As to your other point, a .22 LR pistol with a 10-round capacity is hardly the choice for someone buying a handgun for self-defense in the first place. And for other purposes, (Really, what's a .22 pistol good for anyway, besides casual target shooting at a range?), if it's really so true that no one wants an additional failure mode, why not just let the free market prove it a failure? The campaigns of harassment, intimidation, and threats were 100% un-called for, and belie the hypocrisy of the NRA crowd; with their very own declaration of: "We don't want one of these. Therefore no one should be able to have one." Pot, meet kettle.

Also, I don't buy the notion that consumers won't tolerate additional points of failure. Pretty much every technological product I can think of, from cars, to computers, to ovens, to TVs, to coffee makers, have accumulated additional points of failure as they've advanced. We tolerate additional points of failure all the time.

Comment Re:How smart? (Score 2) 464

http://www.armatix.de/iP1-Pistol.779.0.html?&L=1

.22 LR calibre, 10 round magazine

That probably has something to do with it. .22 LR isn't exactly a law enforcement, hunting, or home defense round. It's more like a: "Goto the range occasionally to shot holes in paper targets. Don't want especially clever and explorative children to be able to fire it if they find the thing." round.

In any event, once again, the point is not the technical effectiveness of this, or any other, "childproof" safety system.

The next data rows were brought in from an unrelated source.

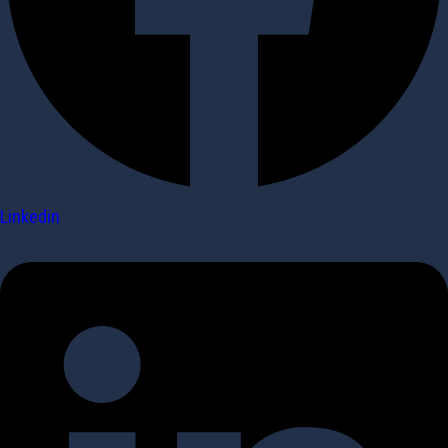
Linkedin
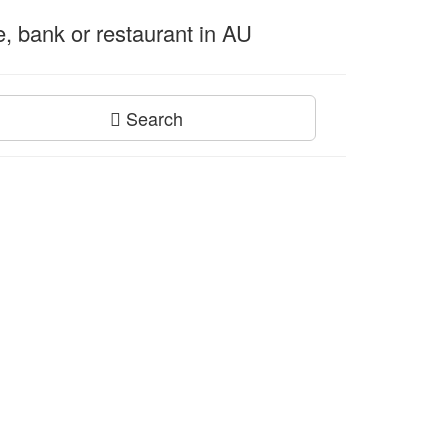
ce, bank or restaurant in AU
Search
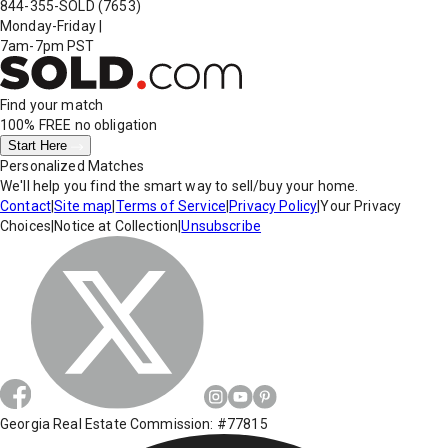
844-355-SOLD
(7653)
Monday-Friday
|
7am-7pm PST
Find your match
100% FREE
no obligation
Start Here
Personalized Matches
We'll help you find the smart way to sell/buy your home.
Contact
|
Site map
|
Terms of Service
|
Privacy Policy
|
Your Privacy
Choices
|
Notice at Collection
|
Unsubscribe
Georgia Real Estate Commission: #77815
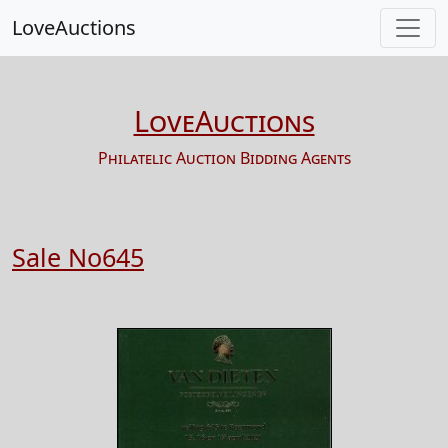
LoveAuctions
LoveAuctions
Philatelic Auction Bidding Agents
Sale No645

It's not about the calibre of the gun or what use one would put it to. The question asked was: "Who would NOT be in favour of a "childproof" gun?". And the answer is the hordes of anti-any-kind-of-safety-feature whack jobs who threatened the lives of the gun shop owners who dared to sell a product that deviated from their orthodoxy. Their reaction to the Armatix was ludicrously nutters. And, in said reaction... which amounted to: "I don't want this. Therefore no one should be allowed to own it"... they outed themselves as raging hypocrites.